By Regis Giles
South Florida-based Regis Giles is the creator and owner of the website Girls Just Wanna Have Guns, which promotes women’s self-defense, whether using a gun, Taser, knife, spear, pencil or some form of martial arts. A voice of young conservatives, Giles talked to Variety’s Carole Horst about responsible gun ownership, the media and society’s role in violent acts.
READ THE COUNTERPOINT
Do you see a connection between violence depicted in media and real-life violence?
Absolutely. Media violence is overexaggerated and very theatrical, but you see people in the news copying the violent acts in movies and videogames.
Is one form of media — say, videogames — more dangerous than others?
TV news deals with reality, and I don’t feel that it’s as dangerous as violence in other forms of entertainment. When people are watching series and movies, they are relaxing and watching in comfort. They’re observing a story. With violent videogames, they’re actually partaking in and instigating the violent acts.
We’ve become insensitive to violent images. We see the gruesome, vivid images, and for teenagers watching a movie, it’s not socially acceptable to turn your head in fear and terror. It’s socially acceptable to look straight ahead and not have a reaction, because then you’re viewed as the badass.
But don’t most people know that it’s not reality?
We are being desensitized. People obviously realize that it’s not reality, but there’s those gamers and horror-film watchers who end up taking notes. There’s something in some people’s psychosis that goes off. There are many contributing factors.

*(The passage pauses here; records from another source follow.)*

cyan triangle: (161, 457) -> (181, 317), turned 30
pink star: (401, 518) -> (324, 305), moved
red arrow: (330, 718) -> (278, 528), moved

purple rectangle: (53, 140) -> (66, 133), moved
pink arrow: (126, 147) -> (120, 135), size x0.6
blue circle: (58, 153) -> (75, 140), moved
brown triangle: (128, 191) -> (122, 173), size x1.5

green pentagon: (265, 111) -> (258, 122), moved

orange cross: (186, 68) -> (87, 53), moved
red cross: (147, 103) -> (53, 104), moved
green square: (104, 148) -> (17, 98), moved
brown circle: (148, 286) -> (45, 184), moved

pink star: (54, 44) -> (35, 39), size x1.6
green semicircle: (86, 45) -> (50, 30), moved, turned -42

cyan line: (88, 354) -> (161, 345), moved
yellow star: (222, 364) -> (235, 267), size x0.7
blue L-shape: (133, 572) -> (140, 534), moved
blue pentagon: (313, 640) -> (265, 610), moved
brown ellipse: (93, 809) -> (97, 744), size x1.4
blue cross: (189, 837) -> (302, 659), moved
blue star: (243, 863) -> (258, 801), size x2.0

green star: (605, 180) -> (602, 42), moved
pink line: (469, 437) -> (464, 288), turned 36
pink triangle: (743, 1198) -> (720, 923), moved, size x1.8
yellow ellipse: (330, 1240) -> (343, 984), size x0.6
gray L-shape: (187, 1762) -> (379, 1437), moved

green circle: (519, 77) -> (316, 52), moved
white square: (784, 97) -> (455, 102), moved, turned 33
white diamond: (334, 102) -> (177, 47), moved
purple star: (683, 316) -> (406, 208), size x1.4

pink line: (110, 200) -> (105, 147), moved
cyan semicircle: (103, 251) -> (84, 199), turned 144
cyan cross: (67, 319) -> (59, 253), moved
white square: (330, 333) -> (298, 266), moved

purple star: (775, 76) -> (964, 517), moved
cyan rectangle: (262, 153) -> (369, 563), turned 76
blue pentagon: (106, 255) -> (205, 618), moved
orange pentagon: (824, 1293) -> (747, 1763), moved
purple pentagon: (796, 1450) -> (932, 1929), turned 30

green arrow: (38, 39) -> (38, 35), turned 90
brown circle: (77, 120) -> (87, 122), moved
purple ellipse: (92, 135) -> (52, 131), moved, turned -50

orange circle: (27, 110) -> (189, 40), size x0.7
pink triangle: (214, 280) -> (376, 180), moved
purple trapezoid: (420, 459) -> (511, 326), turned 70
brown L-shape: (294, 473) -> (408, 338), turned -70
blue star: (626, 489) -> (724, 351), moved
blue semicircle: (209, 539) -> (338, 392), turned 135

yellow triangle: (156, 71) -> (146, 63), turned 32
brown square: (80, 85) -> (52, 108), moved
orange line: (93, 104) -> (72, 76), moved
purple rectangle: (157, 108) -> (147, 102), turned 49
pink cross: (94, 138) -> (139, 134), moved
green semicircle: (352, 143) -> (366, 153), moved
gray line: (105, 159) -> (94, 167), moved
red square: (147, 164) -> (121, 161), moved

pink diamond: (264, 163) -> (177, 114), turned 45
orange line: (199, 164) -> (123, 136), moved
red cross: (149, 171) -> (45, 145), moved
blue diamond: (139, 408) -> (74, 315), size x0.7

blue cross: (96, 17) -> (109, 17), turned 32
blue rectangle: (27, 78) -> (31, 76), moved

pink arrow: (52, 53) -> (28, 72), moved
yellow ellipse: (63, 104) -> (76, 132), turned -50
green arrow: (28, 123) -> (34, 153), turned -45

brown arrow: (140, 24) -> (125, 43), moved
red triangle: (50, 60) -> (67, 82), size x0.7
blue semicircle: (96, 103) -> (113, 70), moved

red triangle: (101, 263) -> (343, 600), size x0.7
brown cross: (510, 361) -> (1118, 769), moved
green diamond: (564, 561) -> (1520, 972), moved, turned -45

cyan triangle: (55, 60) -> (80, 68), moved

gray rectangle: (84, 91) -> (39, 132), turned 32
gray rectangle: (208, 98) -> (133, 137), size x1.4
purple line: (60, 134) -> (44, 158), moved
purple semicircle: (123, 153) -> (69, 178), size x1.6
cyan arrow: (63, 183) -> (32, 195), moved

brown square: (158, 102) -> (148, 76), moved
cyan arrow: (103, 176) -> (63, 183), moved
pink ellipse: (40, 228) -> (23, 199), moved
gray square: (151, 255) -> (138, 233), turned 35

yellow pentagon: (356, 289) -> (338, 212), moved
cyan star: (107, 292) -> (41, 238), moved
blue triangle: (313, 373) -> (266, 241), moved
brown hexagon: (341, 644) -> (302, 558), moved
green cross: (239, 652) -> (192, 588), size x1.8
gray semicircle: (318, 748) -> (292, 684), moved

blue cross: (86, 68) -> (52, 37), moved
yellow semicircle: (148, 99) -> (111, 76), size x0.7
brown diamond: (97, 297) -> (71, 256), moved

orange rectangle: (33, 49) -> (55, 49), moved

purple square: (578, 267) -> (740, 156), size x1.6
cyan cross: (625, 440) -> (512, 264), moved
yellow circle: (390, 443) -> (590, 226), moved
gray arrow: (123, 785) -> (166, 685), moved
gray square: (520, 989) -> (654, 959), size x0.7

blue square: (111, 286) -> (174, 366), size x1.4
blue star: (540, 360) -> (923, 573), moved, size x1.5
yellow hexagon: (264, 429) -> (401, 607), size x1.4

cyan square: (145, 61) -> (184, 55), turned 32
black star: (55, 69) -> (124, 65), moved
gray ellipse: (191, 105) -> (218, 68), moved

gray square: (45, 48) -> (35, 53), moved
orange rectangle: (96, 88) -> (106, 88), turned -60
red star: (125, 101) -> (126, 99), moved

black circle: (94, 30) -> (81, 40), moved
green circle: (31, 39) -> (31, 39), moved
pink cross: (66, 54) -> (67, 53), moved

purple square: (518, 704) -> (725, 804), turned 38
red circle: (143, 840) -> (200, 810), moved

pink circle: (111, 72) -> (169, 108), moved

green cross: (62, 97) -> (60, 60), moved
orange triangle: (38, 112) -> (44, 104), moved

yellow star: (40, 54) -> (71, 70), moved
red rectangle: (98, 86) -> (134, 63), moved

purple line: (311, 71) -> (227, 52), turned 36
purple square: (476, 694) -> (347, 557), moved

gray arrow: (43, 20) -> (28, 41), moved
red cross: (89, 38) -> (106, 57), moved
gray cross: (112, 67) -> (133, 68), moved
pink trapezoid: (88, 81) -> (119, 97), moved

There’s no way that movies today or videogames can de-glamorize violence, because we are saturated with it. The one response that society needs to take as a whole — if they really want to see violent acts changing in this nation — we need as a society to reject these violent videogames and films. Plenty of studies show that violent videogames, violent cartoons and movies and TV shows that are introduced to kids increase the level of violence in those kids.